Mike Deitemeyer, president/CEO of Interstate Hotels & Resorts, has changed what his company looks for when hiring employees. “In certain markets, we are targeting nontraditional hires and just really going attitudinal, trying to find those people who have that passion for hospitality,” he said. “It is an investment right now, but from our perspective, we certainly see that changing how we are working.”

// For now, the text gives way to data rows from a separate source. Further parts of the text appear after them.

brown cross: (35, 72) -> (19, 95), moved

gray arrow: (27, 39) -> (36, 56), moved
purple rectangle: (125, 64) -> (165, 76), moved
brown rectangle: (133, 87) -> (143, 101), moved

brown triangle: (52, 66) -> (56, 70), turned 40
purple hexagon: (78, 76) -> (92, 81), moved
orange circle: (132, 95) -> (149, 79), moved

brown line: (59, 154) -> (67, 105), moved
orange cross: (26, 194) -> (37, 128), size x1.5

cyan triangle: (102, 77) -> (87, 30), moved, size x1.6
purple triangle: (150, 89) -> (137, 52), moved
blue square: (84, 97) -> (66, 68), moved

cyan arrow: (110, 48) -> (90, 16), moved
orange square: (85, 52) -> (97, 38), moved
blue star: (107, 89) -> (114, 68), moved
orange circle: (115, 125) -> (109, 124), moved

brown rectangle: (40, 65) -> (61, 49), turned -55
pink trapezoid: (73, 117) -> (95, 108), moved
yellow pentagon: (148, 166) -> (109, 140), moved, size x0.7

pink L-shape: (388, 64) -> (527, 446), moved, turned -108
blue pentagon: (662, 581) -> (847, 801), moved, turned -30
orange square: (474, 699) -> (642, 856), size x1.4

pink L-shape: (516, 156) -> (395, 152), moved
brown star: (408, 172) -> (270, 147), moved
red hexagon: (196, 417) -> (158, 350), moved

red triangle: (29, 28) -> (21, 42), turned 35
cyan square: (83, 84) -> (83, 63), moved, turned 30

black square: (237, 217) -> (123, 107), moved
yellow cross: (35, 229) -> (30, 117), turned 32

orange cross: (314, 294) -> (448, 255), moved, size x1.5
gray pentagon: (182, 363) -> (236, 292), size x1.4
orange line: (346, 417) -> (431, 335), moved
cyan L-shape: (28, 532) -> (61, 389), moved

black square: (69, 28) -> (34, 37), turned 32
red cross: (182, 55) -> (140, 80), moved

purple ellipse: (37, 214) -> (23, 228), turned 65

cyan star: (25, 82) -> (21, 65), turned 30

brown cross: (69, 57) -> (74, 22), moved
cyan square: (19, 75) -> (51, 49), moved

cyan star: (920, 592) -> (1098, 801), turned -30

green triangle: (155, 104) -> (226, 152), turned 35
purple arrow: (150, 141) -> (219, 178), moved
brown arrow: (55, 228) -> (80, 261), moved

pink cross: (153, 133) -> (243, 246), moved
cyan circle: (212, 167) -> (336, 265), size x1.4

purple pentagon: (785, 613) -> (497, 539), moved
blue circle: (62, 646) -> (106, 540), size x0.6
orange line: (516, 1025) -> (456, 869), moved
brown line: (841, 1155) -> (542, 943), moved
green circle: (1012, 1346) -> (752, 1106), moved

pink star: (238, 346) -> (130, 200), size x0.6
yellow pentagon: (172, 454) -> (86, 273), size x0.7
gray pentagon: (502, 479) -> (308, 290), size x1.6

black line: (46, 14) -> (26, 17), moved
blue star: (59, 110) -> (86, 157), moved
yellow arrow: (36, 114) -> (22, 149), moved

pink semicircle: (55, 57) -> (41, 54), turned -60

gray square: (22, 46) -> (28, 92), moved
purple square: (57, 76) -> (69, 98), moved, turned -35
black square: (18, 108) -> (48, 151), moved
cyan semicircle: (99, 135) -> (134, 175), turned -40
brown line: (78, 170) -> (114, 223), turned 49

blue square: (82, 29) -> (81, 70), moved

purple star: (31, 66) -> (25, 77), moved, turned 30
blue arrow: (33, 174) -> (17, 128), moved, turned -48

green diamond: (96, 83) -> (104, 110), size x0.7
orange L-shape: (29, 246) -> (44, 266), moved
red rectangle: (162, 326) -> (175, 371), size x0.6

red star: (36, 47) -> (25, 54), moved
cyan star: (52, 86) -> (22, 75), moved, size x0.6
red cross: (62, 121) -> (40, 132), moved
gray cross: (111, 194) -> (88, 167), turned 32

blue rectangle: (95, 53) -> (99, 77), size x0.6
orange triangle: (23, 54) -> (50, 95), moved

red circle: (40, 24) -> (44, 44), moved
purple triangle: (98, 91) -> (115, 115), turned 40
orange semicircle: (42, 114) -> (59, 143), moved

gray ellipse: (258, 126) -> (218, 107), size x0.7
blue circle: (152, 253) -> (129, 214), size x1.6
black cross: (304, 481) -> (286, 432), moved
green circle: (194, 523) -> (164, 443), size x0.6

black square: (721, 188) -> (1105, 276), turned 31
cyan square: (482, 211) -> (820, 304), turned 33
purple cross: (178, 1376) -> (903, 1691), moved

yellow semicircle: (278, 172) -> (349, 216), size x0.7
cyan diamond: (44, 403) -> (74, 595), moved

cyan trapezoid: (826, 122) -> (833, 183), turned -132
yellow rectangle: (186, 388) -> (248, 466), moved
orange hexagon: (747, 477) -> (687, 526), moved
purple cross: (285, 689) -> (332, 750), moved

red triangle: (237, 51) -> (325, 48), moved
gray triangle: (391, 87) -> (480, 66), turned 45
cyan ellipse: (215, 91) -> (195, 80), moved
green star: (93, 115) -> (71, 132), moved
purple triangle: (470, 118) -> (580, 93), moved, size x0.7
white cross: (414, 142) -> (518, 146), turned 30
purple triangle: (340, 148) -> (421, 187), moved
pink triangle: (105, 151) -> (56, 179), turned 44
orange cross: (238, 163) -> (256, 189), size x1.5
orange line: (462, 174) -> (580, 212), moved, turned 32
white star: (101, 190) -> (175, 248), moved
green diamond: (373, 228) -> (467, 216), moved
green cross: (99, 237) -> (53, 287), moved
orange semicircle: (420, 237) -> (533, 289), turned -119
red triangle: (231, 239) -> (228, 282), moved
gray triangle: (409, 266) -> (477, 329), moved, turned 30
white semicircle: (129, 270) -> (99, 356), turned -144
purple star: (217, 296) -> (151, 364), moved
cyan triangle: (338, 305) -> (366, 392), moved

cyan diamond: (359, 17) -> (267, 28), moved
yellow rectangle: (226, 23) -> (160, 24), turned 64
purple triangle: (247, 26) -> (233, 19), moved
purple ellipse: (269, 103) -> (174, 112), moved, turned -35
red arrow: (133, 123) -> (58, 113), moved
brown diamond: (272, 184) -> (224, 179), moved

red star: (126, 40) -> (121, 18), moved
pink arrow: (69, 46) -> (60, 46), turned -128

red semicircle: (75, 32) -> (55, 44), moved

While Johnson said his company no longer has this problem, it is hard for smaller companies to attract and retain talent. “I think it is harder for smaller companies because when I was small, you would hire a kid out of school, they would do a great job, and you promoted them up to a GM of a hotel. Then, they said they love the company, but they want to run a bigger hotel and want to make more money. I had to say I couldn’t give it to them. It is hard,” he said. “The biggest advantage of being a larger company is talent. If they like your company, they can stay with you because they can make a career out of it.”
Full-service vs. select-service
The labor shortage has led to the popularity for buyers toward purchasing select-service hotels, and away from those offering full-service. “I meet a lot of our people who say they don’t want to buy a full-service hotel because of this labor issue; they are only going select-service,” said Deitemeyer.
He said that the full-service hotels have attracted overseas buyers. “What we’ve seen is a shift to South American and Asian buyers,” he noted. “We have had a lot of success with Chinese with money already outside of China.”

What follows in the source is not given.